→ **What you need to do**
Please take the records that follow and repeat exactly the lines starting with the line with "Εάν κατανοήσουμε και" and going on through the line with "ΕΞΑΡΤΑΤΑΙ ΑΠΟ ΤΟ ΕΝΕΡΓΕΙΑΚΟ ΜΑΣ".

→ **Exercise materials**
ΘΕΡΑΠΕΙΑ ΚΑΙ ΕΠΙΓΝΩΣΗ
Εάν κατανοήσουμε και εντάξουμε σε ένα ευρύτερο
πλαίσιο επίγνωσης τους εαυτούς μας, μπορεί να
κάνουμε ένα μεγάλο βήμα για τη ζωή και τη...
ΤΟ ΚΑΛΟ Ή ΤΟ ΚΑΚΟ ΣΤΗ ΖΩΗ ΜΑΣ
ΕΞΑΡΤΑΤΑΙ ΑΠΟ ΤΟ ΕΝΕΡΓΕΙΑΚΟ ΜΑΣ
* * *
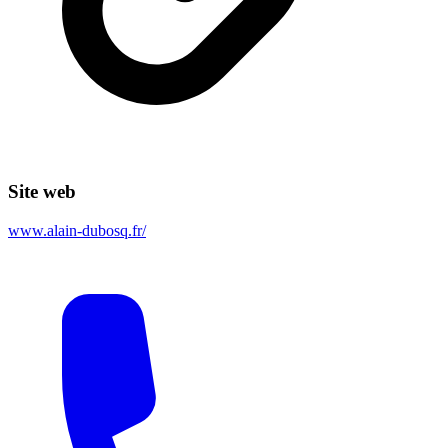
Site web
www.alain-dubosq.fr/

→ **Written reply**
Εάν κατανοήσουμε και εντάξουμε σε ένα ευρύτερο
πλαίσιο επίγνωσης τους εαυτούς μας, μπορεί να
κάνουμε ένα μεγάλο βήμα για τη ζωή και τη...
ΤΟ ΚΑΛΟ Ή ΤΟ ΚΑΚΟ ΣΤΗ ΖΩΗ ΜΑΣ
ΕΞΑΡΤΑΤΑΙ ΑΠΟ ΤΟ ΕΝΕΡΓΕΙΑΚΟ ΜΑΣ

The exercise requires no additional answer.